Судьба персонажа на этом рассказе и оборвется: Дугаев попадет на заметку как плохой, негодный работник, получит от нарядчика одиночный замер — персональную рабочую квоту, выполнит за смену всего четверть этой квоты (удивившись, что сумел сделать так много) и будет через два дня расстрелян за саботаж, выразившийся в злостном невыполнении нормы.

Но вот сон его из КР не уйдет.

Четыре рассказа спустя, в рассказе «Сухим пайком» эти же самые буханки будут видеть во сне очень разные люди: бывший передовик производства Иван Иванович, который в финале рассказа повесится от безысходности, бывший студент Савельев, алтайский подросток Федя Щапов — и сам рассказчик. «…И одинаковые наши сны, ибо мы все видели во сне одно и то же: пролетающие мимо нас, как болиды или как ангелы, буханки ржаного хлеба» (Шаламов 1992: 40).

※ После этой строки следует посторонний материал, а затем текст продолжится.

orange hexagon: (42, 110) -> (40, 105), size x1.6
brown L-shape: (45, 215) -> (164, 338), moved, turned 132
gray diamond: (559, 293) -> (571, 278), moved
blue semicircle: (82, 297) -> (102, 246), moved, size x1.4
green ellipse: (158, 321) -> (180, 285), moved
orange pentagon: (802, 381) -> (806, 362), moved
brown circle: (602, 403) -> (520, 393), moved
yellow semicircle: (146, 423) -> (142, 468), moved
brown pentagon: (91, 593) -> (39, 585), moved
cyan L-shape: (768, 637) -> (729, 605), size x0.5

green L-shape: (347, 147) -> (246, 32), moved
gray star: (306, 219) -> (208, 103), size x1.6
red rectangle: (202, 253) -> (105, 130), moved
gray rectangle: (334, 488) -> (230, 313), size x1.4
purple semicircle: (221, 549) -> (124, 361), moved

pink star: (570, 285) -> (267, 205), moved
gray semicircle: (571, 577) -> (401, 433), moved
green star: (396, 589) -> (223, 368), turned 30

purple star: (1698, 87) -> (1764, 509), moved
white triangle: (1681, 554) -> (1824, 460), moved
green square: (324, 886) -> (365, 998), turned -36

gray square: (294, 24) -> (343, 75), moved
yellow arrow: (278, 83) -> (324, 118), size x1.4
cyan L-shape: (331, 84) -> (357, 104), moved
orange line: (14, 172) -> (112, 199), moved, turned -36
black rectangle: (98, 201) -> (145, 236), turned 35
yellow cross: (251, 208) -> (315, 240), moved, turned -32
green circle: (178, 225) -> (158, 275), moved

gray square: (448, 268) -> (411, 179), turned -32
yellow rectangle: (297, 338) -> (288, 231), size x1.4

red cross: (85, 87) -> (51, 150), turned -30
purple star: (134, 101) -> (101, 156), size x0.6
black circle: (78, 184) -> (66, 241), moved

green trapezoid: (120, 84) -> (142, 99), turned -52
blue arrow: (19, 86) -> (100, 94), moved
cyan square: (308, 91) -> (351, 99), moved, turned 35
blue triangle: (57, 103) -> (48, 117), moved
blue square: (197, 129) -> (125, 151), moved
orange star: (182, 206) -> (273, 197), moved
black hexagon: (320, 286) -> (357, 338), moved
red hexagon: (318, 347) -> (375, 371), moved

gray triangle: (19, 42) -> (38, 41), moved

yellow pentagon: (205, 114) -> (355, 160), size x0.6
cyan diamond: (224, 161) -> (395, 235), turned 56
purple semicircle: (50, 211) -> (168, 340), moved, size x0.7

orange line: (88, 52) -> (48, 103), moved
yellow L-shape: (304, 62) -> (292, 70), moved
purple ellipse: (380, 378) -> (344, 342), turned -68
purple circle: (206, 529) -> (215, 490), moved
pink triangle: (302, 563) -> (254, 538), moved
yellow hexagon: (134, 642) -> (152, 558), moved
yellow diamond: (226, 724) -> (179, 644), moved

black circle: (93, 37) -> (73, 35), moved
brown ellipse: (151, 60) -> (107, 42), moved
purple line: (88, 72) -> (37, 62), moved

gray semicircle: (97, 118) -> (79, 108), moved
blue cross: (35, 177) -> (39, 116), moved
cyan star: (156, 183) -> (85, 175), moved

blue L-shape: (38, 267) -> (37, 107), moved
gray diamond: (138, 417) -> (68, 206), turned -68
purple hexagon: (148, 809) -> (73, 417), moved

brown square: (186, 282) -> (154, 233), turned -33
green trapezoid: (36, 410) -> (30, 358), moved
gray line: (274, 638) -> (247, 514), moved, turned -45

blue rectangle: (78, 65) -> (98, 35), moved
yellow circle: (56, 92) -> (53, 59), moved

Но, может быть, эта общность — всего лишь преломление физиологического опыта, настолько жестокого, что самый, казалось бы, индивидуальный, нестойкий, уникальный продукт деятельности человеческого мозга, сны, рано или поздно в каждом случае сводится к общему — пищевому — параметру? Тем более, что люди, находящиеся в одинаковых, истребляющих их обстоятельствах, формируют под влиянием этих обстоятельств суждения, отличимые разве что оттенками речевой манеры (а за каким-то пределом и вовсе неотличимые).

вернуться

341

При этом в виду имеется, естественно, не физическая невозможность прочесть роман, а потеря языкового контакта с читателем. Если «Архипелаг ГУЛАГ» Солженицына был едва ли не буквальным ответом на идеи Мандельштама, высказанные в «Конце романа», — в новом мире люди потеряли свои биографии, зато биографии, пригодные для создания романа, появились у поглотивших их вещей и организаций, — то «Колымские рассказы» существуют в среде, где биографии не может быть даже у вещи: ибо в описываемой вселенной отсутствует столь необходимое для биографического повествования понятие линейного времени.

вернуться

342

См., например: Гаспаров Б. М. Структура текста и культурный контекст // Гаспаров Б. М. Литературные лейтмотивы. М.: Наука, 1994. С. 274–303.

вернуться

343

См., например: Михайлик 2002.

вернуться

344

Шаламов так и поступит позже в пьесе «Анна Ивановна».

вернуться

345

Казалось бы, столь демонстративное использование художественных приемов практически исключает возможность классифицировать «Колымские рассказы» как персональный документ, как «литературу факта». Тем не менее и в самиздатовском, и в печатном бытовании КР воспринимались в первую очередь как свидетельство очевидца. Так, Михаил Золотоносов может на одном дыхании процитировать фрагмент, в котором Шаламов строит сложную метафору, опираясь на цитату из «Утопии» Томаса Мора, — и заключить, что в шаламовской прозе нет «глубинного смысла, вообще двусмысленностей» (Шаламовский сборник. 1994. Вып. 1. С. 178).